I just finished reading Jenna Miscavige Hill's book about getting out of Scientology, and she had a quote that Dawkins would do well to listen to: "My parents were aware it was my choice to remain in [Scientology], but they also knew I was brainwashed.  The last thing you want to tell a person who is brainwashed is that they are brainwashed."  If Dawkins really wants to get through to us poor brainwashed theists, telling us we're brainwashed is definitely not the way to go.
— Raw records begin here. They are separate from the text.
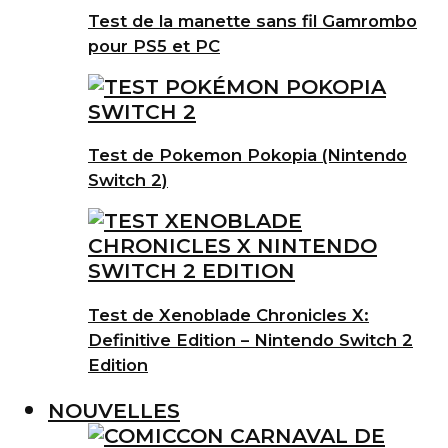
Test de la manette sans fil Gamrombo
pour PS5 et PC
Test de Pokemon Pokopia (Nintendo
Switch 2)
Test de Xenoblade Chronicles X:
Definitive Edition – Nintendo Switch 2
Edition
NOUVELLES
Then on pg. 83 Dawkins quotes Norman Malcom in relation to Anselm's ontological argument, which seems to have a loophole in it about existence being more perfect than non-existence.  "The doctrine that existence is a perfection is remarkably queer.  It makes sense and is true to say that my future house will be a better one if it is insulated than if it is not insulated; but what could it mean to say that it will be a better house if it exists than if it does not?"  The answer to this riddle seem painfully obvious.  If you need/want shelter, it's much better to have a house that exists than one that doesn't.

In summation: the first three chapters and preface do nothing in the way of arguing against God; hopefully the actual arguments will begin in chapter four.  The first three chapters have been nothing but blustering and casually brushing aside arguments for god.  Even Aquinas' eloquently framed ways to God were poorly treated and no real arguments or counter-arguments have been made.  These first three chapters can be summed up as such: Anyone who believes there is a God and anyone who believes that we cannot know if there is or isn't a god, is an idiot.